We would need PM decision about if we want to document it? or to find another solution.  

As I understand the 'IgnoreCephUpgradeWarnings' variable is for dev only, but we might use this exception for 1 ceph env upgrade.

Comment 5 Jaromir Coufal 2016-10-12 12:54:53 UTC
Ceph related topic, the decision needs to come out from their DFG. Moving there, raising urgency, targeting 10, raising question around blocker.

Comment 7 Federico Lucifredi 2016-10-12 21:11:06 UTC
Ceph is Operating as designed. Ceph requires 3 OSDs, and it is warning that an unhealthy cluster configuration is present — which it is, with one node.
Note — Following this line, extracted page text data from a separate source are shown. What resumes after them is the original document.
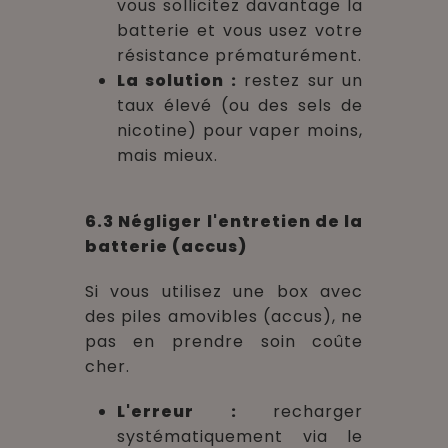
vous sollicitez davantage la
batterie et vous usez votre
résistance prématurément.
La solution :
restez sur un
taux élevé (ou des sels de
nicotine) pour vaper moins,
mais mieux.
6.3 Négliger l'entretien de la
batterie (accus)
Si vous utilisez une box avec
des piles amovibles (accus), ne
pas en prendre soin coûte
cher.
L'erreur :
recharger
systématiquement via le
There is a workaround in #2, I do not think we need anything further.

Comment 8 Omri Hochman 2016-10-25 22:34:09 UTC
(In reply to Federico Lucifredi from comment #7)
> Ceph is Operating as designed. Ceph requires 3 OSDs, and it is warning that
> an unhealthy cluster configuration is present — which it is, with one node.
> 
> There is a workaround in #2, I do not think we need anything further.

re-open the bug to make sure it's going to be documented. adding 	requires_doc_text ?

Comment 9 Lucy Bopf 2016-11-07 06:16:18 UTC
Moving to 'NEW' to be triaged as the schedule allows.